EXERCISE DETAILS ▸ Output the listing word for word, minus images.
%%
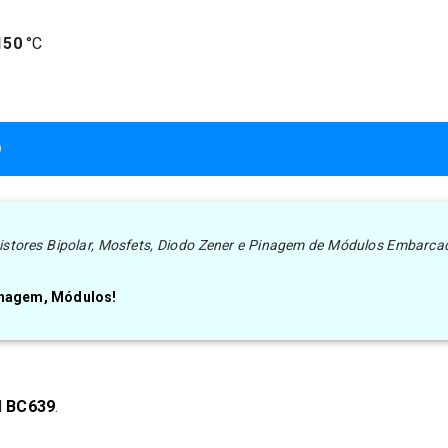
150
°C
0
nsistores Bipolar, Mosfets, Diodo Zener e Pinagem de Módulos Embarca
Pinagem, Módulos!
N
BC639
.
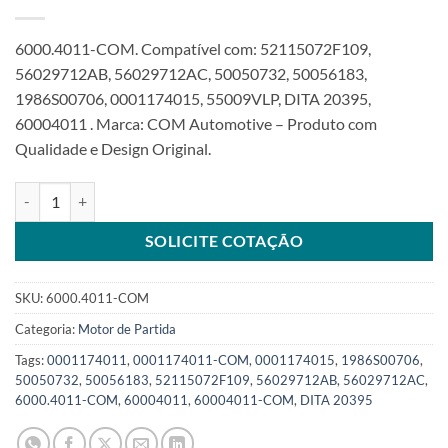
6000.4011-COM. Compatível com: 52115072F109,
56029712AB, 56029712AC, 50050732, 50056183,
1986S00706, 0001174015, 55009VLP, DITA 20395,
60004011 . Marca: COM Automotive – Produto com
Qualidade e Design Original.
Motor de partida 12V 1,7KW 11T compatível 0001174011 para Jeep 
SOLICITE COTAÇÃO
SKU:
6000.4011-COM
Categoria:
Motor de Partida
Tags:
0001174011
,
0001174011-COM
,
0001174015
,
1986S00706
,
50050732
,
50056183
,
52115072F109
,
56029712AB
,
56029712AC
,
6000.4011-COM
,
60004011
,
60004011-COM
,
DITA 20395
%%
SOLUTION TO THE EXERCISE ▸
150
°C
0
nsistores Bipolar, Mosfets, Diodo Zener e Pinagem de Módulos Embarca
Pinagem, Módulos!
N
BC639
.
6000.4011-COM. Compatível com: 52115072F109,
56029712AB, 56029712AC, 50050732, 50056183,
1986S00706, 0001174015, 55009VLP, DITA 20395,
60004011 . Marca: COM Automotive – Produto com
Qualidade e Design Original.
Motor de partida 12V 1,7KW 11T compatível 0001174011 para Jeep 
SOLICITE COTAÇÃO
SKU:
6000.4011-COM
Categoria:
Motor de Partida
Tags:
0001174011
,
0001174011-COM
,
0001174015
,
1986S00706
,
50050732
,
50056183
,
52115072F109
,
56029712AB
,
56029712AC
,
6000.4011-COM
,
60004011
,
60004011-COM
,
DITA 20395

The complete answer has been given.